Я рассмеялась от этих слов.
– Да, Никита. Мы друзья, – мне стало как-то легко на душе. У меня действительно есть друг, первый друг за последние три года. И я не испытывала к нему никакого отвращения. Он отделился в тот миг от всего мира, стал мне ближе и как-то роднее.
– Я хотел бы большего. Мы могли бы с тобой встречаться, – он вздохнул, а потом достал из кармана браслет с белыми камушками. – Это тебе ещё от меня подарок.
– Спасибо, – я протянула руку, чтобы он одел его мне на запястье. Он неловко застегнул эту недорогую безделушку, чуть задержав пальцы на моей коже. А потом задумался. – Нравится?
– Да, очень, – не солгала я. Хоть вещь и не была сверхдорогой, а представляла собой просто бижутерию, цвет хорошо гармонировал с моим свитером. Да и просто сам знак внимания был приятен мне.
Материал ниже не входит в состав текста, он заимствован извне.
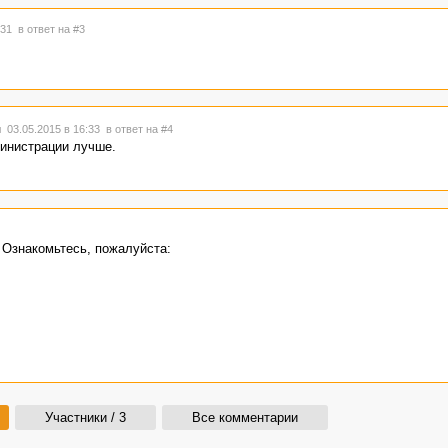
6:31
в ответ на #3
 03.05.2015 в 16:33
в ответ на #4
министрации лучше.
 Ознакомьтесь, пожалуйста:
Участники / 3
Все комментарии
– А где моё спасибо? – он скорчил вновь такое жалобное лицо, что я не смогла удержаться от смеха.
– Спасибо тебе, Королёв, друг ты мой.
– Так не пойдёт. Принимаю благодарность в виде поцелуя.
– Никита, мы же договорились с тобой.
Но он не слушал мои возмущения, а придвинул свой стул ближе ко мне, неприятно скрипнув по плитке его металлическими ножками.
– Один дружеский поцелуй – и я от тебя отстану навсегда. Конечно, если ты сама не передумаешь.
Чего он добивался? Мне он не был неприятен. В конце-то концов, всего один поцелуй. Дружеский, уточнила я про себя. Я его пожалела, глядя на его расстроенное лицо.
– Ладно. Один. Но если ты хоть раз ещё потребуешь от меня поцелуев, то…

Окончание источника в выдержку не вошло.